No one knows exactly what went wrong. But aviation experts quickly concluded that the flight fit a common pattern for inexperienced pilots, who can easily become disoriented and lose control, especially in bad weather or at night. The final moments - an out-of-control plunge towards water - matched the so-called death spiral that can doom a pilot unable to quickly use his airplane's instruments to get out of trouble. "It's easy to teach even a seven-year-old to physically fly a plane," said Warren Morningstar, spokesman for the Aircraft Owners and Pilots Association near Baltimore, which lobbies for private plane operators. "The more important part to pass on is pilot decision-making, to make sure they can assess their own training and capabilities, those of their aircraft, and the weather to make a decision as to what makes a safe flight."

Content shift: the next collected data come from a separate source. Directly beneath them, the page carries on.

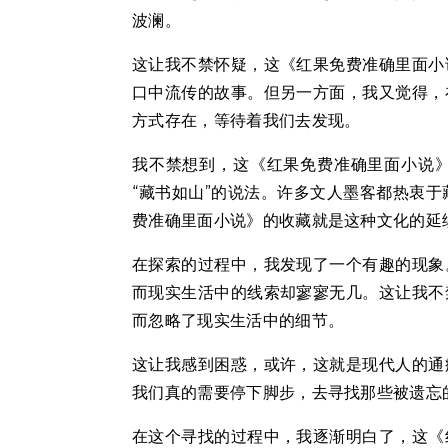
波澜。
这让我不禁怀疑，这《红果免费准确里面小
口中流传的故事。但另一方面，我又觉得，
方式存在，等待着我们去发现。
我不禁想到，这《红果免费准确里面小说
“藏书如山”的说法。许多文人墨客都热衷
费准确里面小说》的收藏就是这种文化的延
在探索的过程中，我发现了一个有趣的现象
而现实生活中的线索却寥寥无几。这让我不
而忽略了现实生活中的细节。
这让我感到困惑，或许，这就是现代人的通
我们真的需要停下脚步，去寻找那些被遗忘
在这个寻找的过程中，我逐渐明白了，这《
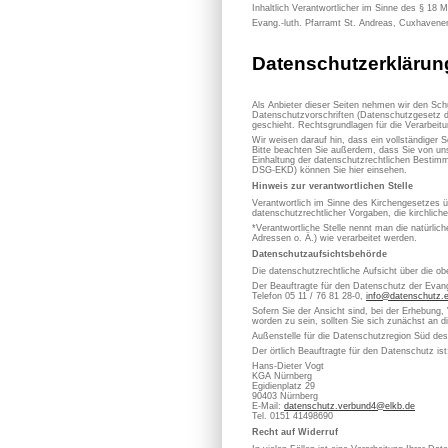
Inhaltlich Verantwortlicher im Sinne des § 18 
Evang.-luth. Pfarramt St. Andreas, Cuxhavene
Datenschutzerklärun
Als Anbieter dieser Seiten nehmen wir den Sch
Datenschutzvorschriften (Datenschutzgesetz d
geschieht. Rechtsgrundlagen für die Verarbe
Wir weisen darauf hin, dass ein vollständiger S
Bitte beachten Sie außerdem, dass Sie von uns
Einhaltung der datenschutzrechtlichen Bestimm
DSG-EKD) können Sie hier einsehen.
Hinweis zur verantwortlichen Stelle
Verantwortlich im Sinne des Kirchengesetzes
datenschutzrechtlicher Vorgaben, die kirchlich
*Verantwortliche Stelle nennt man die natürli
Adressen o. Ä.) wie verarbeitet werden.
Datenschutzaufsichtsbehörde
Die datenschutzrechtliche Aufsicht über die ob
Der Beauftragte für den Datenschutz der Evan
Telefon 05 11 / 76 81 28-0,
info@datenschutz.
Sofern Sie der Ansicht sind, bei der Erhebung,
worden zu sein, sollten Sie sich zunächst an 
Außenstelle für die Datenschutzregion Süd de
Der örtlich Beauftragte für den Datenschutz ist
Hans-Dieter Vogt
KGA Nürnberg
Egidienplatz 29
90403 Nürnberg
E-Mail:
datenschutz.verbund4@elkb.de
Tel. 0151 41498690
Recht auf Widerruf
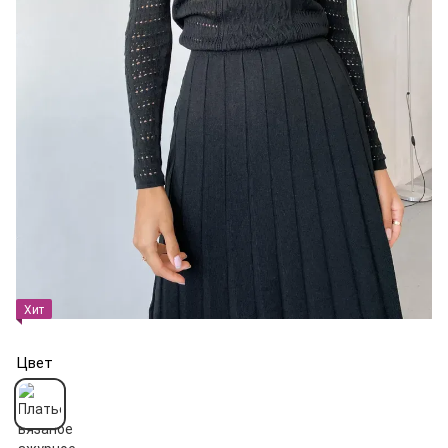
Хит
Цвет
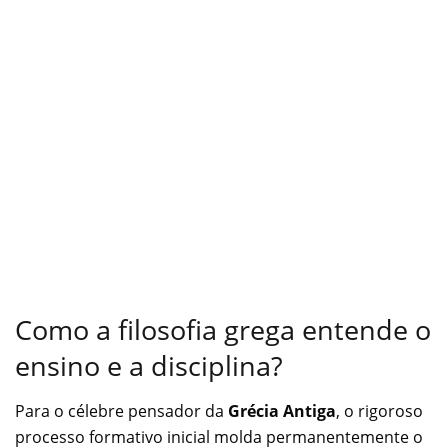
Como a filosofia grega entende o
ensino e a disciplina?
Para o célebre pensador da
Grécia Antiga
, o rigoroso
processo formativo inicial molda permanentemente o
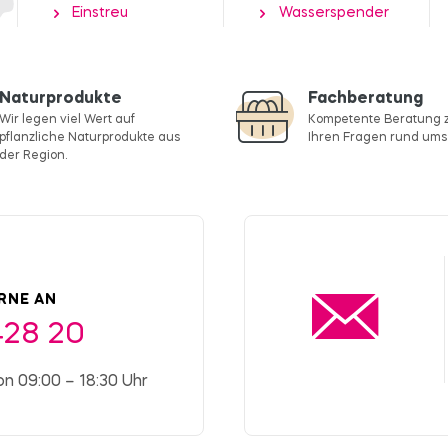
Einstreu
Wasserspender
Naturprodukte
Fachberatung
Wir legen viel Wert auf
Kompetente Beratung z
pflanzliche Naturprodukte aus
Ihren Fragen rund ums 
der Region.
ERNE AN
428 20
on 09:00 – 18:30 Uhr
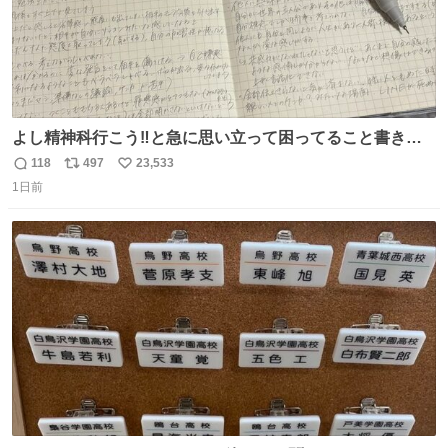
よし精神科行こう‼️と急に思い立って困ってること書き出
してたらペン止まらなくなってすごい勢いで埋まってワロ
118
497
23,533
返
リ
い
タ
1日前
信
ポ
い
数
ス
ね
ト
数
数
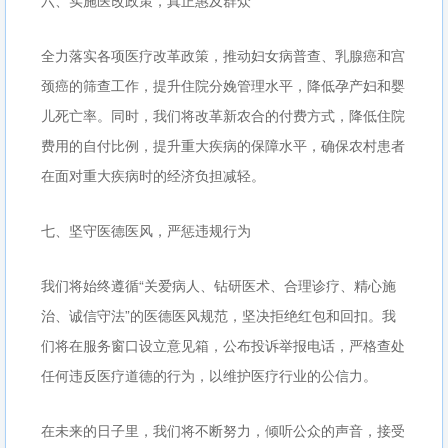
六、实施医改政策，真正惠及群众
全力落实各项医疗改革政策，推动妇女病普查、乳腺癌和宫
颈癌的筛查工作，提升住院分娩管理水平，降低孕产妇和婴
儿死亡率。同时，我们将改革新农合的付费方式，降低住院
费用的自付比例，提升重大疾病的保障水平，确保农村患者
在面对重大疾病时的经济负担减轻。
七、坚守医德医风，严惩违规行为
我们将始终遵循“关爱病人、钻研医术、合理诊疗、精心施
治、诚信守法”的医德医风规范，坚决拒绝红包和回扣。我
们将在服务窗口设立意见箱，公布投诉举报电话，严格查处
任何违反医疗道德的行为，以维护医疗行业的公信力。
在未来的日子里，我们将不断努力，倾听公众的声音，接受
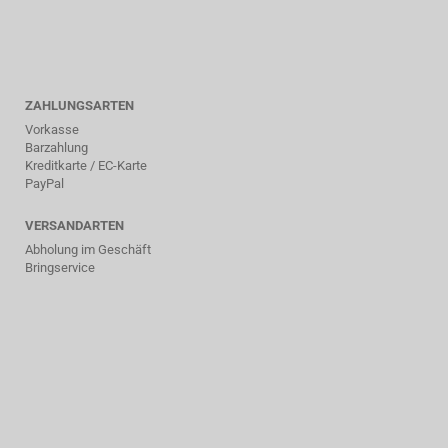
ZAHLUNGSARTEN
Vorkasse
Barzahlung
Kreditkarte / EC-Karte
PayPal
VERSANDARTEN
Abholung im Geschäft
Bringservice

In six to nine months, investigators will report on what they think happened. For those who mourned last week, it will not be all that important. They paid tribute to a symbol and to something that John Kennedy's uncle, Edward, poignantly underlined in his farewell speech at St. Thomas More Church. "He had only just begun," the senator said of his nephew. "There was in him a promise of things to come."

The Flight, the Search, the Service

Friday, July 16, 8:38 p.m.: The Piper Saratoga piloted by John F. Kennedy Jr., carrying his wife, Carolyn Bessette Kennedy, and her sister Lauren Bessette, takes off from Essex County Airport in Fairfield, N.J., bound for Martha's Vineyard.

9:33 p.m.: The plane descends from 1,700 m to 700 m, 54 km from their destination.

9:38 p.m.: 30 km from the airport, the plane turns right, climbs to almost 800 m and levels off for a minute, then turns left, towards the east.

9:40 p.m.: The plane turns right again, begins a rapid descent and disappears from radar screens 26 km from the airport.

Wednesday, July 21: After the three bodies are located, in broken fuselage in 35 m of water, 12 km southwest of Martha's Vineyard, U.S. navy divers begin the job of reclaiming the remains.

4:30 p.m.: The U.S. navy salvage ship Grasp brings the bodies to the surface.

Thursday, July 22: The cremated remains of the three crash victims are released at sea from the destroyer USS Briscoe near the recovery site.

Regulations and Risks in the Night Sky

John F. Kennedy Jr. would most likely not have been allowed to make that fateful night flight if he had been a Canadian pilot with - as he had - only an initial private licence. "You might say our requirements are a bit more stringent in Canada," says Ken Mansfield, a spokesman for Transport Canada. It takes a minimum of 15 to 20 hours of specialized training on top of a basic licence to be certified to fly at night in Canada. In the United States, nighttime flying privileges are included in the basic initial licence. Canadian pilots also need to complete five night takeoffs and landings in the previous six months in order to take passengers up after dark; U.S. regulations call for three previous night flights within 90 days. Further, Canadian pilots must file a flight plan - in case a search and rescue mission is needed urgently - for any flight covering more than 25 nautical miles (46.5 km). There is no such requirement south of the border. But in either country, flying safely is left mostly in the commanding pilot's hands. "The danger," says Tarsha Owen, a chief flight instructor at the Calgary Flight Centre, "is in not being able to recognize if you are exposing yourself to a risky situation."